▸ YOUR INSTRUCTIONS
Nothing but the text of the records should come back; copy it exactly and leave the pictures out.
━━━━━━━━
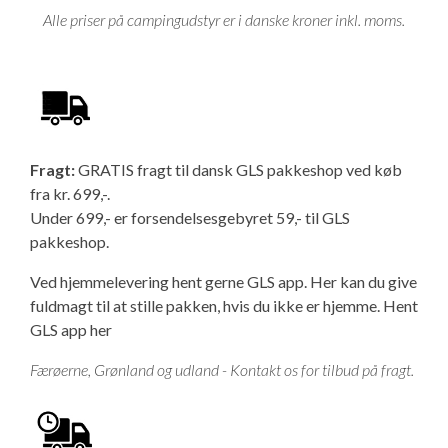
Alle priser på campingudstyr er i danske kroner inkl. moms.
Fragt:
GRATIS fragt til dansk GLS pakkeshop ved køb
fra kr. 699,-.
Under 699,- er forsendelsesgebyret 59,- til GLS
pakkeshop.
Ved hjemmelevering hent gerne GLS app. Her kan du give
fuldmagt til at stille pakken, hvis du ikke er hjemme.
Hent
GLS app her
Færøerne, Grønland og udland - Kontakt os for tilbud på fragt.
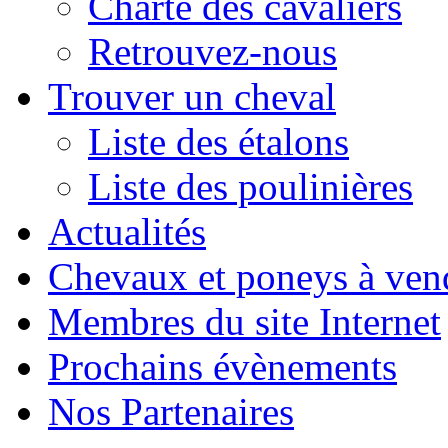
Charte des cavaliers
Retrouvez-nous
Trouver un cheval
Liste des étalons
Liste des poulinières
Actualités
Chevaux et poneys à ven
Membres du site Internet
Prochains évènements
Nos Partenaires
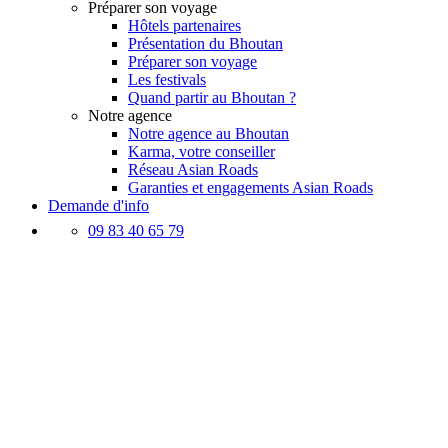
Préparer son voyage
Hôtels partenaires
Présentation du Bhoutan
Préparer son voyage
Les festivals
Quand partir au Bhoutan ?
Notre agence
Notre agence au Bhoutan
Karma, votre conseiller
Réseau Asian Roads
Garanties et engagements Asian Roads
Demande d'info
09 83 40 65 79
━━━━━━━━
▸ EXERCISE SOLUTION
Alle priser på campingudstyr er i danske kroner inkl. moms.
Fragt:
GRATIS fragt til dansk GLS pakkeshop ved køb
fra kr. 699,-.
Under 699,- er forsendelsesgebyret 59,- til GLS
pakkeshop.
Ved hjemmelevering hent gerne GLS app. Her kan du give
fuldmagt til at stille pakken, hvis du ikke er hjemme.
Hent
GLS app her
Færøerne, Grønland og udland - Kontakt os for tilbud på fragt.
Charte des cavaliers
Retrouvez-nous
Trouver un cheval
Liste des étalons
Liste des poulinières
Actualités
Chevaux et poneys à ven
Membres du site Internet
Prochains évènements
Nos Partenaires
Préparer son voyage
Hôtels partenaires
Présentation du Bhoutan
Préparer son voyage
Les festivals
Quand partir au Bhoutan ?
Notre agence
Notre agence au Bhoutan
Karma, votre conseiller
Réseau Asian Roads
Garanties et engagements Asian Roads
Demande d'info
09 83 40 65 79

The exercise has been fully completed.